I waited to hear them say that I was going to be fine, and that my vision was perfectly normal, but when no answer came, I began to get a bit worried. So, this was what they were keeping from me? Who do they think I am, to think that I could not handle something as minimally problimatic as this most certainly was. But, on the other hand, this could be perminate, and I would not be able to go back in the tournament for quite some time now. I would have to train harder than I ever had before; and worst of all, I would never get to see her. Though I have seen her before, just before the tournament even started, this would be different. I wanted to meet her, before it's too late, but now that would be a lot more difficult. I would never truly see her, not as my sister anyway. Yukina.
"Listen, Hiei, there is a slight chance you may get to see again, with a bit more time on your account. I just do not want you to take it too terribly hard, after all-" Kurama started, but I quickly cut him off.
"It's alright. I will be fine, I just need some time, like you said. You two," I pointed to the general area that I thought them to be standing in, "you do not, by any means, have to stay here. You may leave if you wish." And sure enough, perhaps because they knew that my anger had reached an all time high, the two of them exited the room, leaving me completely alone.
Good,I thought, now I have no more aggrievances present in this room. I can finally be alone to gather my thoughts.
I was beginning to get a headache, more than likely because of the yelling I had done, that and the fight I had endured not too long ago, whenever it had been. The truth was, I had absolutely no idea as to what the date was, or even what state I was in. It was almost as though I was lost, and I had just pushed out my only way of finding a way out.
I reached up to gently rub my forehead, careful, as always, not to touch my sensitive jagan eye. But something was different this time, I could not feel the presence of my third eye any longer. I rubbed harder, not caring anymore if I got hurt, but still, there was nothing. No pain. No jagan eye. It was gone.
I wondered what had happened, and why it had happened in the first place. It had been quite a long time since I had no third eye, before I had gotten it put in. I could hardly remember it at all. But why, why did it all of a sudden leave now?
What was going on here? I could understand nothing, and it was then that I first felt the most lonely. I had never had the need to depend upon people, but I felt as though no one was around for me when I most needed it, which I would never admit to anyone, but I was constantly feeling it.
"It appears that your eye, your jagan one, was diffused during your battle. It must have been from a spell, in which case, the spellcastor would have to fix. I checked into it all, and as it seems, the castor was killed shortly after you arrived here yourself." My heartbeat sped up a pace, and I almost jumped. Kurama had scared me for a moment there, I did not know that he was still in the room.
"Wha- How did you- Were you in here the whole time?" I asked him, unable to fully register all that he had said in such a short time, which left my words slightly jumbled as I spoke to him.

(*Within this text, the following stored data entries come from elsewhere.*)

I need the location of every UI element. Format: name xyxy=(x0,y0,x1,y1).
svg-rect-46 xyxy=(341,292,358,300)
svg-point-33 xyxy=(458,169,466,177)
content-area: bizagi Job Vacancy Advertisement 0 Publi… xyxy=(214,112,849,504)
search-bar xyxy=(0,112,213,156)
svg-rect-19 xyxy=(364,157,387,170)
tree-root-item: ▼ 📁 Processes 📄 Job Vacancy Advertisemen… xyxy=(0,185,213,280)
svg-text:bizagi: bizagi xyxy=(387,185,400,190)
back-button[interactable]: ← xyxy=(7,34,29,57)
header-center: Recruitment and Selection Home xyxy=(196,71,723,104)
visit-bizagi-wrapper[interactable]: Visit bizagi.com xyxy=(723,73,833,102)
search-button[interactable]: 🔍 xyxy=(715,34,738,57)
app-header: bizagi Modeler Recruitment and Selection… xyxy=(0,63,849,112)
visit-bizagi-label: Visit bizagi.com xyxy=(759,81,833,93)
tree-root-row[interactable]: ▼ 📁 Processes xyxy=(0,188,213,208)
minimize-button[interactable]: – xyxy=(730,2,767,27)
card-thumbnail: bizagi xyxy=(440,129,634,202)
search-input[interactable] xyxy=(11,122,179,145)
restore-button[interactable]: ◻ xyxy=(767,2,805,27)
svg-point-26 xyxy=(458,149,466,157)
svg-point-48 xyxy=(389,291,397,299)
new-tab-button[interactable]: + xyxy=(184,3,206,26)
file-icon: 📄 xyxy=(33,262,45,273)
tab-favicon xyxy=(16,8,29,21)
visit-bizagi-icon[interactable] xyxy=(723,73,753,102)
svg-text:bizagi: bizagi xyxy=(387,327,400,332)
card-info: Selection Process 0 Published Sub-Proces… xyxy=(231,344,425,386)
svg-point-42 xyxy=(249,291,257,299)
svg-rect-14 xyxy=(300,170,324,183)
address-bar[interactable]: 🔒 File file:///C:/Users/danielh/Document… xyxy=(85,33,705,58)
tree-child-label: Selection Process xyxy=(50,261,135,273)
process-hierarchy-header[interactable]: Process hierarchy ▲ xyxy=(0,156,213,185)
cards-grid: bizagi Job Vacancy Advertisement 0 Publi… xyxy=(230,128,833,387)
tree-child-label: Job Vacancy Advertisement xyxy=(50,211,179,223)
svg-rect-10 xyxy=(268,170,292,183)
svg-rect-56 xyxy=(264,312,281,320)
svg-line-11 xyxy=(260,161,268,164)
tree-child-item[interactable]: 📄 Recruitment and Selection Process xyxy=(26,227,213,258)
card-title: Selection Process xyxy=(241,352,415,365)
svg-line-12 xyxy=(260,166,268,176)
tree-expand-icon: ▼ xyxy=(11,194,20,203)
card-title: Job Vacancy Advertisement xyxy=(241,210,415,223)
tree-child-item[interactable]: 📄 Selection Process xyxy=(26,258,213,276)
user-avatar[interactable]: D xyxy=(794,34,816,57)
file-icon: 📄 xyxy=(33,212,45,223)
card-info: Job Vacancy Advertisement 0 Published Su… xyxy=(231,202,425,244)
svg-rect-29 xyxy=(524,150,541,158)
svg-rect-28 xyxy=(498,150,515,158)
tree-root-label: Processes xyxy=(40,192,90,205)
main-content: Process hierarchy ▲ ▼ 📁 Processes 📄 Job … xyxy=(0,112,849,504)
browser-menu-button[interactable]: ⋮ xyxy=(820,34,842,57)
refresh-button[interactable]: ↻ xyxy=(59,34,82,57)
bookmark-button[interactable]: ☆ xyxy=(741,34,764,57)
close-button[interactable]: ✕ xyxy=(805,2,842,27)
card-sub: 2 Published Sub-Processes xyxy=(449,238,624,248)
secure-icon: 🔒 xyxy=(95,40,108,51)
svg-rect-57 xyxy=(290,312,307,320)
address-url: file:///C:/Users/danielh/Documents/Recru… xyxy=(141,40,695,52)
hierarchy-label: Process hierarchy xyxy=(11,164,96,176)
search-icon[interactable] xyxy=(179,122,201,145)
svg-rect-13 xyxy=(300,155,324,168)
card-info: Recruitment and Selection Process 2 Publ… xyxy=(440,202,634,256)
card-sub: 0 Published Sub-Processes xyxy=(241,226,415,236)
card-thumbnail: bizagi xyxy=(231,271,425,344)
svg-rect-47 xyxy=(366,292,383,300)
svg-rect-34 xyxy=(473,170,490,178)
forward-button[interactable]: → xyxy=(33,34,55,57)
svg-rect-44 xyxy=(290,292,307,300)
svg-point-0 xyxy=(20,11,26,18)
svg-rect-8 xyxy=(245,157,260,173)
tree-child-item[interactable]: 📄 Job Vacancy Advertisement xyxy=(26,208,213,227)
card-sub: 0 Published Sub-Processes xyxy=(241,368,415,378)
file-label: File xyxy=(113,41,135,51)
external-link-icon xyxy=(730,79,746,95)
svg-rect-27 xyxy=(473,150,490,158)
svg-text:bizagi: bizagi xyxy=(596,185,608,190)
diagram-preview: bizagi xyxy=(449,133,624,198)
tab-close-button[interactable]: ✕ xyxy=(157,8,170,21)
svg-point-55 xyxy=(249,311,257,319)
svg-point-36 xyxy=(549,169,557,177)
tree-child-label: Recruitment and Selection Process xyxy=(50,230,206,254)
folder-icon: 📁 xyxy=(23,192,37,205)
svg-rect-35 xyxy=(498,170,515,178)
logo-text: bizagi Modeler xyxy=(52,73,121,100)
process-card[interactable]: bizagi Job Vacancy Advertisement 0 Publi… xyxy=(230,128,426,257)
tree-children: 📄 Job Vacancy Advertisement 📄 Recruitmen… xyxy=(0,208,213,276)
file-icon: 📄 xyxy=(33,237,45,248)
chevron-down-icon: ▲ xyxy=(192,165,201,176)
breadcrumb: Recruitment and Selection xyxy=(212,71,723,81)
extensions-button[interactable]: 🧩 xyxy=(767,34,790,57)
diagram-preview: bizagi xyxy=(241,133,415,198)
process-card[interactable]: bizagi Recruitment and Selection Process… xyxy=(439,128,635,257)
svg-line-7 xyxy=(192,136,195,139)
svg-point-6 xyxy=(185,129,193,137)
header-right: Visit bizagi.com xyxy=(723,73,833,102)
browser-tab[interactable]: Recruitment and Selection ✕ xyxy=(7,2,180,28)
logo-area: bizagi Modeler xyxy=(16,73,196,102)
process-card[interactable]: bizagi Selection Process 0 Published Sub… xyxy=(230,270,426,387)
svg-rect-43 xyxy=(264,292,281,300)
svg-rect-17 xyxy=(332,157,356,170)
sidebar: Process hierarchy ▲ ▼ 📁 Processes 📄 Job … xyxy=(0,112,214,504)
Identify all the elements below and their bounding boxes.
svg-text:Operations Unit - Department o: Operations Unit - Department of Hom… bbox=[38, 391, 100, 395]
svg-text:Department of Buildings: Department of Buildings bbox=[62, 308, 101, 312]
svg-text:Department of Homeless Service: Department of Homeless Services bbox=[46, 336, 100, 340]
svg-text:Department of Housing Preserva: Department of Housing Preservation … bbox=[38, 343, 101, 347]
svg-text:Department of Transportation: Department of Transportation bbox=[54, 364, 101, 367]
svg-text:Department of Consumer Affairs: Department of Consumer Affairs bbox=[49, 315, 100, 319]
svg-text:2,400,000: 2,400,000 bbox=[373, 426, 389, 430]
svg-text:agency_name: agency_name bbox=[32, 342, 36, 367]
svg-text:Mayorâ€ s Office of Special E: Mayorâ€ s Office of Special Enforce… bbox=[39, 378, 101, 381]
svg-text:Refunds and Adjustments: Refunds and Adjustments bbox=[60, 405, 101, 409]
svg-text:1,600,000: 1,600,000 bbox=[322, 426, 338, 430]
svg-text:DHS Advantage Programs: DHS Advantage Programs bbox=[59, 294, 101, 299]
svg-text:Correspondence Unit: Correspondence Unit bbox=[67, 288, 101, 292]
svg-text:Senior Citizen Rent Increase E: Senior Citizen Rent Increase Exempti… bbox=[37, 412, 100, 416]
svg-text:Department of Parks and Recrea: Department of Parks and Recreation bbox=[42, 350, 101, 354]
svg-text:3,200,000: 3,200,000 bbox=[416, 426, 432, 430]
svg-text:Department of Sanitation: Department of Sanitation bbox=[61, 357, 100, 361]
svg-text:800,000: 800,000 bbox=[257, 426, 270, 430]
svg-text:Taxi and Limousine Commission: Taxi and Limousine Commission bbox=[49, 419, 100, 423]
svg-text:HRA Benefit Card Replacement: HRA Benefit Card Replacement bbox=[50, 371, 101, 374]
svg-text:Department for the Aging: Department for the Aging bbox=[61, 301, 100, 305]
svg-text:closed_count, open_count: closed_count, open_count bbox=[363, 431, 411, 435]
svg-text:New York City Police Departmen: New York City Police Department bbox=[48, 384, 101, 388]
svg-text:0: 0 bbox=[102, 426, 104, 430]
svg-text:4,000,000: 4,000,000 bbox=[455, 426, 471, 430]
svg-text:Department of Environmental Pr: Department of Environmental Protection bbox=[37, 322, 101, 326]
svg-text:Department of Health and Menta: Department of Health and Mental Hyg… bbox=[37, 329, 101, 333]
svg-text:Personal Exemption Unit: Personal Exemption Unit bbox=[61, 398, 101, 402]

"Yes, I was. And don't worry, Yusuke is not here, he left for a while, as will I after I see that you know all that is needed. As I was saying, your sight was virtually dependant upon your jagan eye for the past years, and removing it naturally removed your sight. I will give you a while to let this all sink in, I know how hard this can be for you. I'll be back later to check in on you" And after that all I could here was Kurama's footsteps as he promptly left the room. I listened hard to whether or not he was still there, but all was silent; he was gone, leaving me, once again, alone.